323	- before waiting on the exclusive options lock,
324	the process acquires guard locks
325	and notifies other processes to release their locks
326
327	For synchronization issues, actually three locks are used:
328	- the "options lock" is held shared or exclusive while the database is in use
329	- the shared or exclusive "use lock" guards any attempt to obtain
330	the options lock
331	- the exclusive "change lock" guards any attempt to obtain an exclusive
332	use and options lock
333
334	A reader (shared user)
335	- asks for the shared use lock without waiting.
336	- if this fails, another process is attempting
337	modification and the reader must close the database.
338	- else, no process must have the exclusive options lock.
339	The reader obtains a shared options lock and releases the use lock.
340
341	A writer (about to structurally change the database)
342	- first asks for the exclusive change lock without waiting.
343	- if this fails, another process is attempting modification
344	and the writer must close the database and bail out.

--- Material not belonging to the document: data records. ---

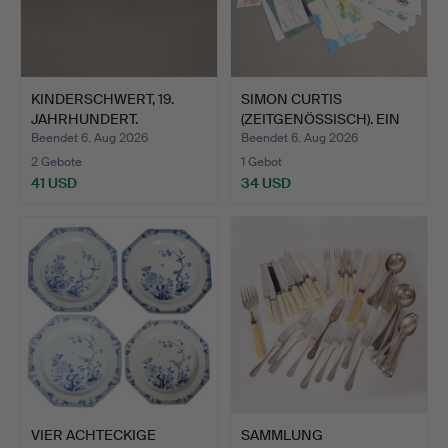
KINDERSCHWERT, 19.
SIMON CURTIS
JAHRHUNDERT.
(ZEITGENÖSSISCH). EIN
KONVOLU…
Beendet 6. Aug 2026
Beendet 6. Aug 2026
2 Gebote
1 Gebot
41 USD
34 USD
VIER ACHTECKIGE
SAMMLUNG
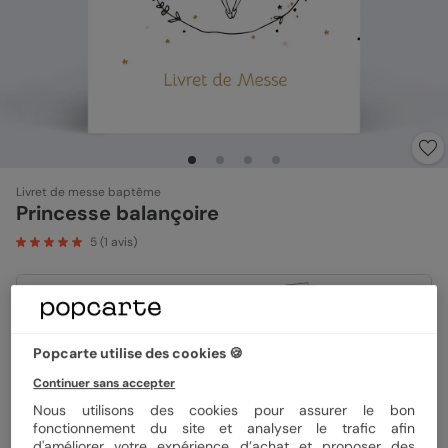
Livret de messe baptême
Princesse balançoire
5
(
1
avis)
Format
15x21 cm plié
Popcarte utilise des cookies 🍪
Continuer sans accepter
Papier
Papier Satiné
Nous utilisons des cookies pour assurer le bon
fonctionnement du site et analyser le trafic afin
d'améliorer votre expérience d’achat et proposer des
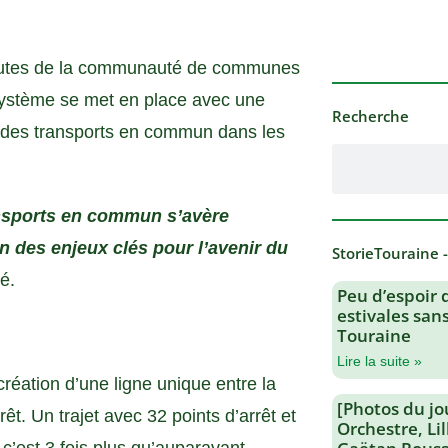
routes de la communauté de communes
 système se met en place avec une
Recherche
on des transports en commun dans les
ransports en commun s’avère
n des enjeux clés pour l’avenir du
StorieTouraine 
té.
Peu d’espoir 
estivales san
Touraine
Lire la suite »
réation d’une ligne unique entre la
[Photos du jo
êt. Un trajet avec 32 points d’arrêt et
Orchestre, Li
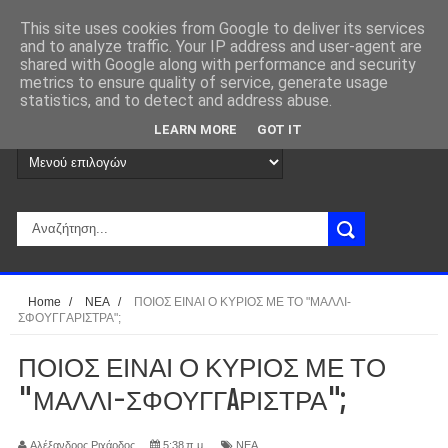
This site uses cookies from Google to deliver its services
and to analyze traffic. Your IP address and user-agent are
shared with Google along with performance and security
metrics to ensure quality of service, generate usage
statistics, and to detect and address abuse.
LEARN MORE
GOT IT
Home
/
ΝΕΑ
/
ΠΟΙΟΣ ΕΙΝΑΙ Ο ΚΥΡΙΟΣ ΜΕ ΤΟ "ΜΑΛΛΙ-
ΣΦΟΥΓΓAΡΙΣΤΡΑ";
ΠΟΙΟΣ ΕΙΝΑΙ Ο ΚΥΡΙΟΣ ΜΕ ΤΟ
"ΜΑΛΛΙ-ΣΦΟΥΓΓAΡΙΣΤΡΑ";
Αλέξανδρος Ριχάρδος
5:38 π.μ.
ΝΕΑ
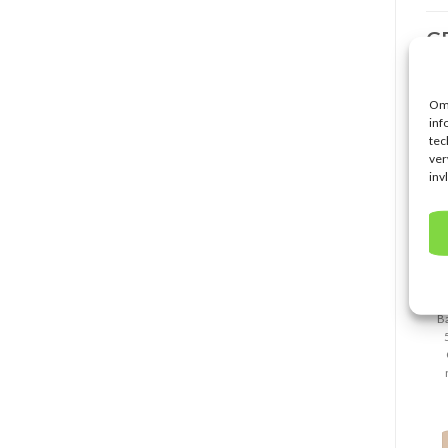
G
Om 
inf
tec
ver
inv
B
Ba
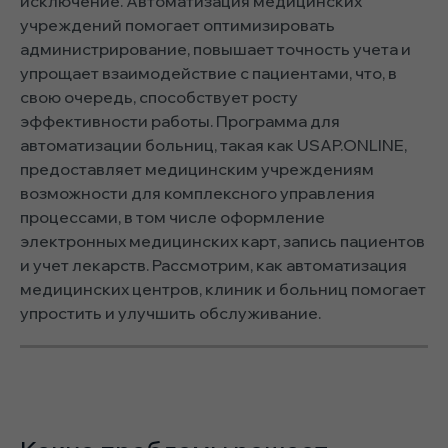
исключение. Автоматизация медицинских
учреждений помогает оптимизировать
администрирование, повышает точность учета и
упрощает взаимодействие с пациентами, что, в
свою очередь, способствует росту
эффективности работы. Программа для
автоматизации больниц, такая как USAP.ONLINE,
предоставляет медицинским учреждениям
возможности для комплексного управления
процессами, в том числе оформление
электронных медицинских карт, запись пациентов
и учет лекарств. Рассмотрим, как автоматизация
медицинских центров, клиник и больниц помогает
упростить и улучшить обслуживание.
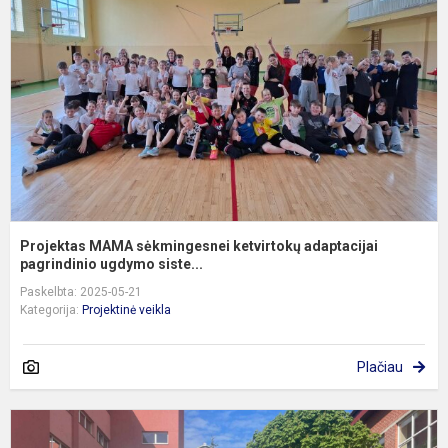
s
k
a
p
Projektas MAMA sėkmingesnei ketvirtokų adaptacijai
pagrindinio ugdymo siste...
Paskelbta: 2025-05-21
Kategorija:
Projektinė veikla
Plačiau
Š
f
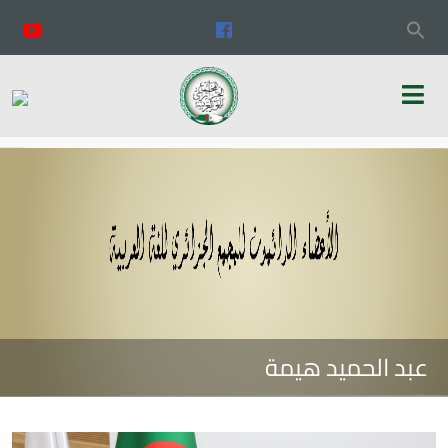
عبد الحميد هيمة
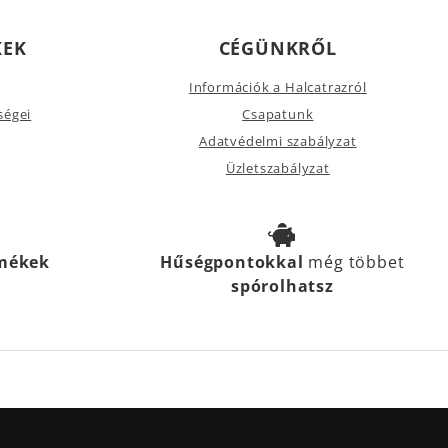
KEK
CÉGÜNKRŐL
Információk a Halcatrazról
ségei
Csapatunk
Adatvédelmi szabályzat
Üzletszabályzat
rmékek
Hűségpontokkal
még többet
spórolhatsz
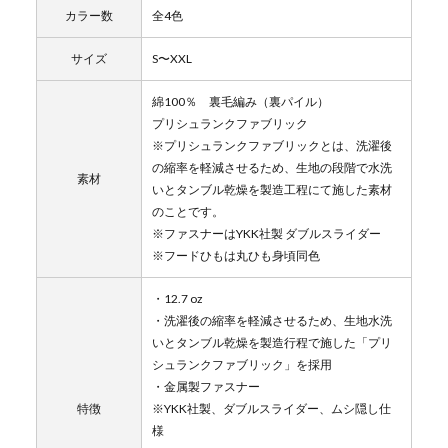
カラー数
全4色
サイズ
S〜XXL
綿100％ 裏毛編み（裏パイル）
プリシュランクファブリック
※プリシュランクファブリックとは、洗濯後
の縮率を軽減させるため、生地の段階で水洗
素材
いとタンブル乾燥を製造工程にて施した素材
のことです。
※ファスナーはYKK社製 ダブルスライダー
※フードひもは丸ひも身頃同色
・12.7 oz
・洗濯後の縮率を軽減させるため、生地水洗
いとタンブル乾燥を製造行程で施した「プリ
シュランクファブリック」を採用
・金属製ファスナー
特徴
※YKK社製、ダブルスライダー、ムシ隠し仕
様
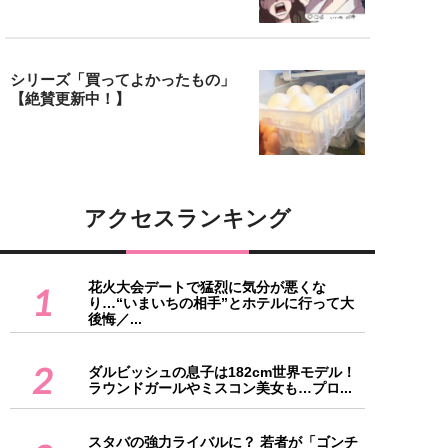
シリーズ「買ってよかったもの」
【絶賛更新中！】
アクセスランキング
花火大会デートで猛烈に気分が悪くな
1
り…“いまいちの相手”とホテルに行って大
後悔／...
2
ダルビッシュの息子は182cm世界モデル！
ラウンドガールやミスコン美女も…プロ...
スタバの強力ライバルに？ 若者が「ゴンチ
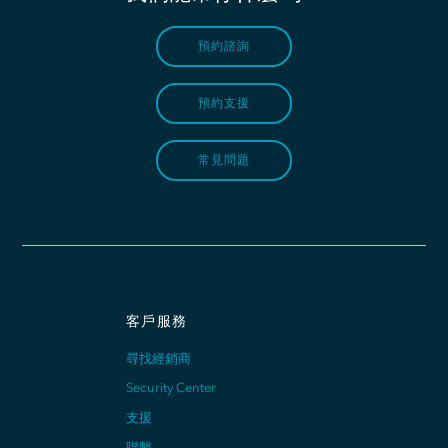
預約諮詢
預約支援
常見問題
客戶服務
尋找經銷商
Security Center
支援
聯繫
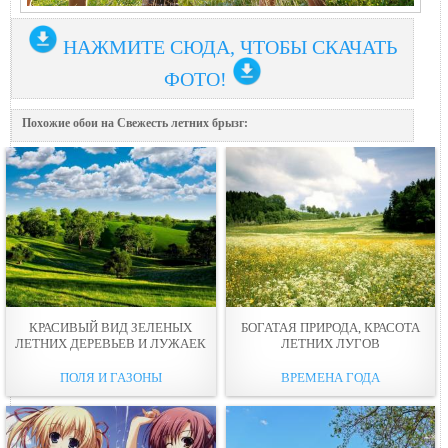
НАЖМИТЕ СЮДА, ЧТОБЫ СКАЧАТЬ
ФОТО!
Похожие обои на Свежесть летних брызг:
КРАСИВЫЙ ВИД ЗЕЛЕНЫХ
БОГАТАЯ ПРИРОДА, КРАСОТА
ЛЕТНИХ ДЕРЕВЬЕВ И ЛУЖАЕК
ЛЕТНИХ ЛУГОВ
ПОЛЯ И ГАЗОНЫ
ВРЕМЕНА ГОДА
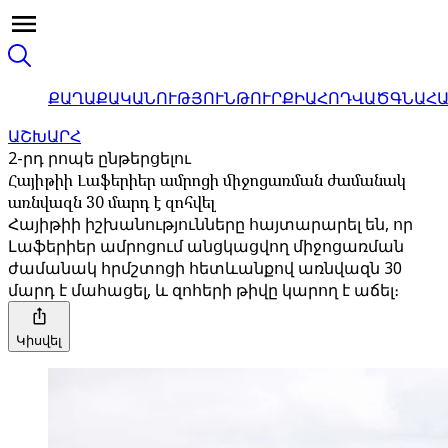
ՔԱՂԱՔԱԿԱՆՈՒԹՅՈՒՆ
ԹՈՒՐՔԻԱ
ՀՈԴՎԱԾ
ԳՆԱՀ
ԱՇԽԱՐՀ
2-րդ րոպե ընթերցելու
Հայիթիի Լաֆերիեր ամրոցի միջոցառման ժամանակ
առնվազն 30 մարդ է զոհվել
Հայիթիի իշխանությունները հայտարարել են, որ
Լաֆերիեր ամրոցում անցկացվող միջոցառման
ժամանակ հրմշտոցի հետևանքով առնվազն 30
մարդ է մահացել, և զոհերի թիվը կարող է աճել։
Կիսվել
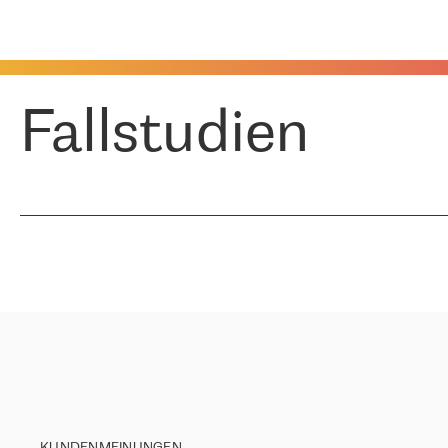
Fallstudien
KUNDENMEINUNGEN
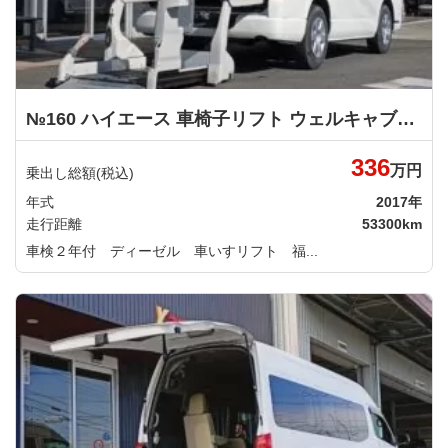
№160 ハイエース 車椅子リフト ウェルキャブ 車いす仕様車 Ｆタイプ トヨタ
336
万円
乗出し総額(税込)
年式
2017年
走行距離
53300km
車検２年付 ディーゼル 車いすリフト 福...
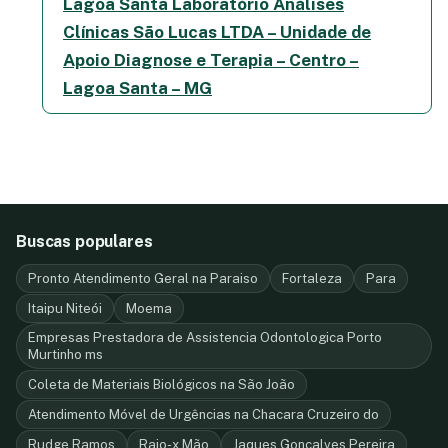
Lagoa Santa Laboratório Análises
Clínicas São Lucas LTDA – Unidade de
Apoio Diagnose e Terapia – Centro –
Lagoa Santa – MG
Buscas populares
Pronto Atendimento Geral na Paraiso
Fortaleza
Para
Itaipu Niteói
Moema
Empresas Prestadora de Assistencia Odontologica Porto
Murtinho ms
Coleta de Materiais Biológicos na São João
Atendimento Móvel de Urgências na Chacara Cruzeiro do
Rudge Ramos
Raio-x Mão
Jaques Gonçalves Pereira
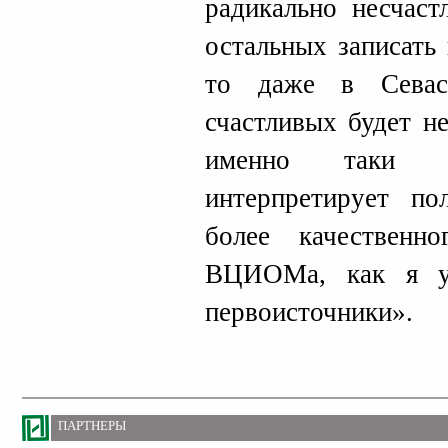
радикально несчаст
остальных записать
то даже в Севас
счастливых будет н
именно таки
интерпретирует п
более качественно
ВЦИОМа, как я у
первоисточники».
ПАРТНЕРЫ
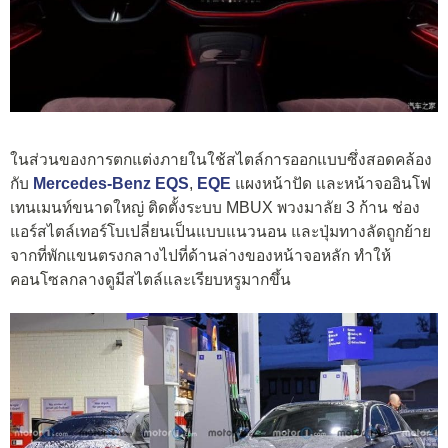
ในส่วนของการตกแต่งภายในใช้สไตล์การออกแบบซึ่งสอดคล้อง
กับ
Mercedes-Benz EQS
,
EQE
แผงหน้าปัด และหน้าจออินโฟ
เทนเมนท์ขนาดใหญ่ ติดตั้งระบบ MBUX พวงมาลัย 3 ก้าน ช่อง
แอร์สไตล์เทอร์โบเปลี่ยนเป็นแบบแนวนอน และปุ่มทางลัดถูกย้าย
จากที่พักแขนตรงกลางไปที่ด้านล่างของหน้าจอหลัก ทำให้
คอนโซลกลางดูมีสไตล์และเรียบหรูมากขึ้น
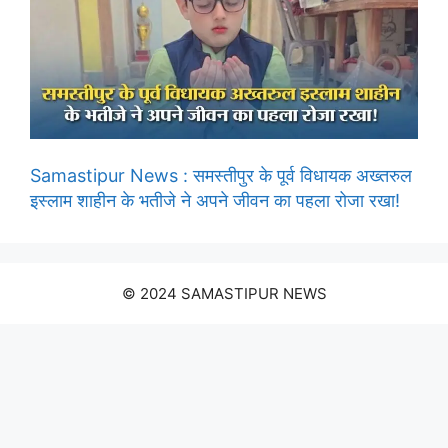
Samastipur News : समस्तीपुर के पूर्व विधायक अख्तरुल
इस्लाम शाहीन के भतीजे ने अपने जीवन का पहला रोजा रखा!
© 2024 SAMASTIPUR NEWS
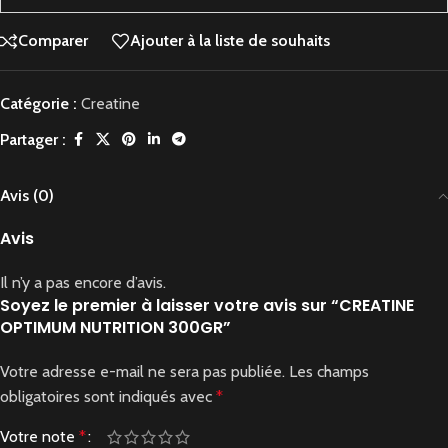
Comparer
Ajouter à la liste de souhaits
Catégorie :
Creatine
Partager :
Avis (0)
Avis
Il n’y a pas encore d’avis.
Soyez le premier à laisser votre avis sur “CREATINE
OPTIMUM NUTRITION 300GR”
Votre adresse e-mail ne sera pas publiée.
Les champs
obligatoires sont indiqués avec
*
Votre note
*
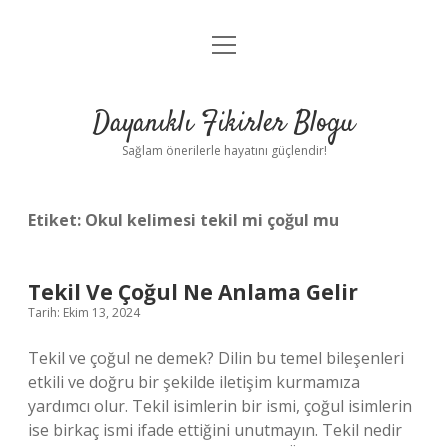
menüyü
Anasayfa
aç
Gizlilik Politikası
Dayanıklı Fikirler Blogu
Yasal Uyarı
Sağlam önerilerle hayatını güçlendir!
Hakkımızda
Etiket:
Okul kelimesi tekil mi çoğul mu
Tekil Ve Çoğul Ne Anlama Gelir
Tarih: Ekim 13, 2024
Tekil ve çoğul ne demek? Dilin bu temel bileşenleri
etkili ve doğru bir şekilde iletişim kurmamıza
yardımcı olur. Tekil isimlerin bir ismi, çoğul isimlerin
ise birkaç ismi ifade ettiğini unutmayın. Tekil nedir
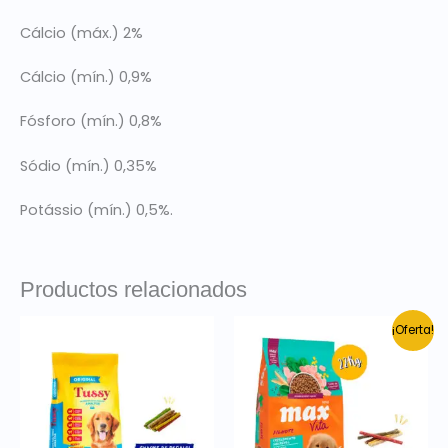
Cálcio (máx.) 2%
Cálcio (mín.) 0,9%
Fósforo (mín.) 0,8%
Sódio (mín.) 0,35%
Potássio (mín.) 0,5%.
Productos relacionados
El
El
¡Oferta!
precio
precio
original
actual
era:
es:
$ 2.990.
$ 2.750.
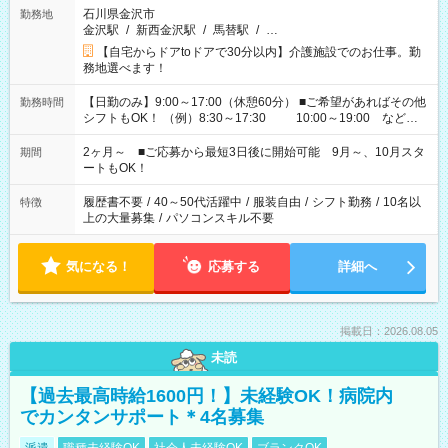
石川県金沢市
勤務地
金沢駅
/
新西金沢駅
/
馬替駅
/
…
【自宅からドアtoドアで30分以内】介護施設でのお仕事。勤
務地選べます！
【日勤のみ】9:00～17:00（休憩60分） ■ご希望があればその他
勤務時間
シフトもOK！ （例）8:30～17:30 10:00～19:00 など
「家族とお休みを合わせたい」 「できれば残業はしたくない」
など、あなたのご希望に沿ったお仕事をご紹介します！ ※Wワ
2ヶ月～ ■ご応募から最短3日後に開始可能 9月～、10月スタ
期間
ーク希望の方へ 今ご覧のお仕事で希望する勤務時間と、もう1つ
ートもOK！
のお仕事の勤務時間。 合計で週40時間を超える場合は応募でき
ません
履歴書不要
/
40～50代活躍中
/
服装自由
/
シフト勤務
/
10名以
特徴
上の大量募集
/
パソコンスキル不要
気になる！
応募する
詳細へ
掲載日：2026.08.05
未読
【過去最高時給1600円！】未経験OK！病院内
でカンタンサポート＊4名募集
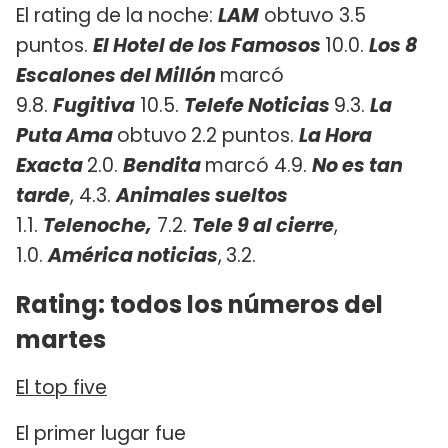
El rating de la noche:
LAM
obtuvo 3.5
puntos.
El Hotel de los Famosos
10.0.
Los 8
Escalones del Millón
marcó
9.8.
Fugitiva
10.5.
Telefe Noticias
9.3.
La
Puta Ama
obtuvo
2.2 puntos. ​
La Hora
Exacta
2.0.
Bendita
marcó 4.9.
No es tan
tarde
, 4.3.
Animales sueltos
1.1.
Telenoche,
7.2.
Tele 9 al cierre
,
1.0.
América noticias
,
3.2.
Rating: todos los números del
martes
El top five
El primer lugar fue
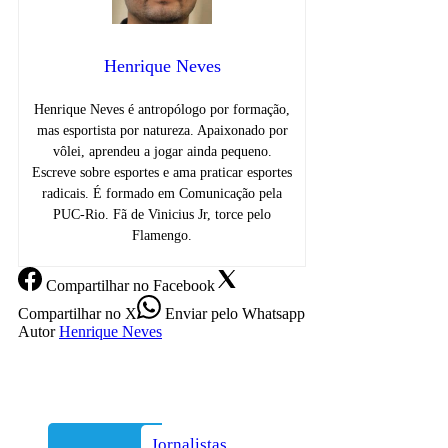
Henrique Neves
Henrique Neves é antropólogo por formação,
mas esportista por natureza. Apaixonado por
vôlei, aprendeu a jogar ainda pequeno.
Escreve sobre esportes e ama praticar esportes
radicais. É formado em Comunicação pela
PUC-Rio. Fã de Vinicius Jr, torce pelo
Flamengo.
Compartilhar
no Facebook
Compartilhar
no X
Enviar
pelo Whatsapp
Autor
Henrique Neves
Jornalistas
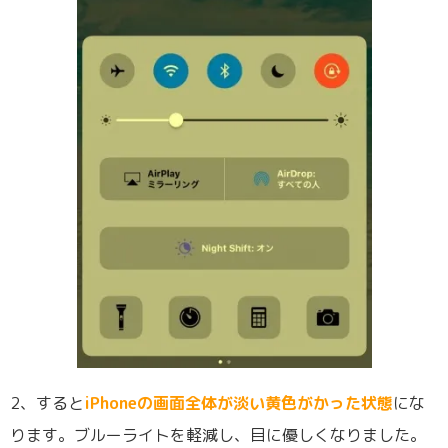
2、すると
iPhoneの画面全体が淡い黄色がかった状態
にな
ります。ブルーライトを軽減し、目に優しくなりました。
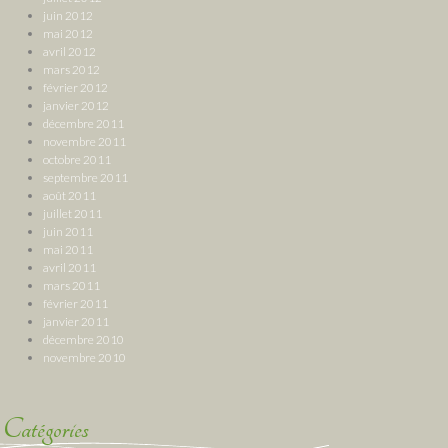
juin 2012
mai 2012
avril 2012
mars 2012
février 2012
janvier 2012
décembre 2011
novembre 2011
octobre 2011
septembre 2011
août 2011
juillet 2011
juin 2011
mai 2011
avril 2011
mars 2011
février 2011
janvier 2011
décembre 2010
novembre 2010
Catégories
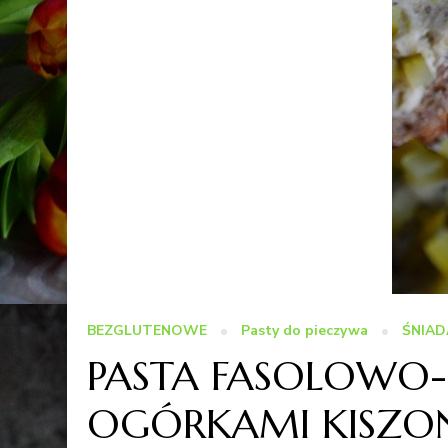
BEZGLUTENOWE
Pasty do pieczywa
ŚNIAD
PASTA FASOLOWO
OGÓRKAMI KISZO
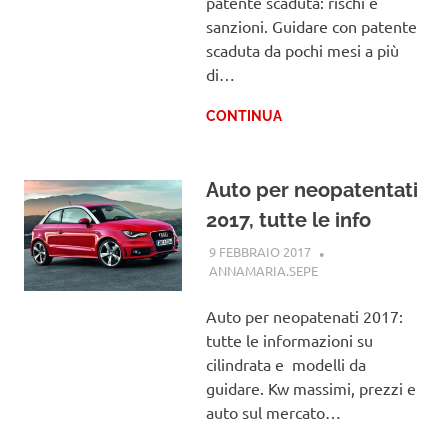
patente scaduta: rischi e
sanzioni. Guidare con patente
scaduta da pochi mesi a più
di…
CONTINUA
Auto per neopatentati
2017, tutte le info
9 FEBBRAIO 2017
ANNAMARIA.SEPE
PATENTE
Auto per neopatenati 2017:
tutte le informazioni su
cilindrata e modelli da
guidare. Kw massimi, prezzi e
auto sul mercato…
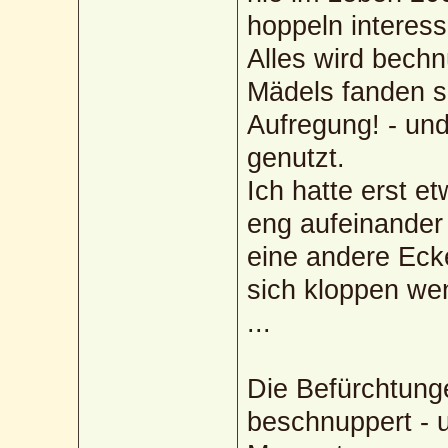
hoppeln interess
Alles wird bechnü
Mädels fanden sie
Aufregung! - un
genutzt.
Ich hatte erst e
eng aufeinander 
eine andere Ecke
sich kloppen wen
...
Die Befürchtung
beschnuppert - u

345	- else, no process must have the exclusive use lock.
346	Then the exclusive use lock is acquired with waiting.
347	(Since there are shared use locks held for very short times,
348	this has a slight risk of writer starvation and could,
349	for paranoia's sake, be guarded by yet another lock).
350	- finally other processes are notified and the writer
351	waits for the exclusive options lock (probably using a timeout).
352	- once done with changes, the writer releases locks in reverse order.
353
354	Notifying other processes:
355	- for the unix multi process server,
356	we have all processes share the same process group,
357	so they can be signalled by kill(0,sig).
358	On most systems we should use SIGWINCH and SIGURG,
359	because they are ignored by default (so we don't kill our tcpserver).
360	- while SIGURG will have any running request aborted,
361	processes block SIGWINCH during normal request processing
362	and receive it only when about to read a new request.
363
364	To make a database finally unavailable,
365	a process should move or remove the files while holding the exclusive locks.
366	Since locks are obtained on open files, other processes may have opened
367	the files before this and finally succeed in obtaining the options lock.
368	To finally detect this race condition,
369	a process must use stat and fstat to ensure, after getting the options lock,
370	that the file it opened is still the same it would open then.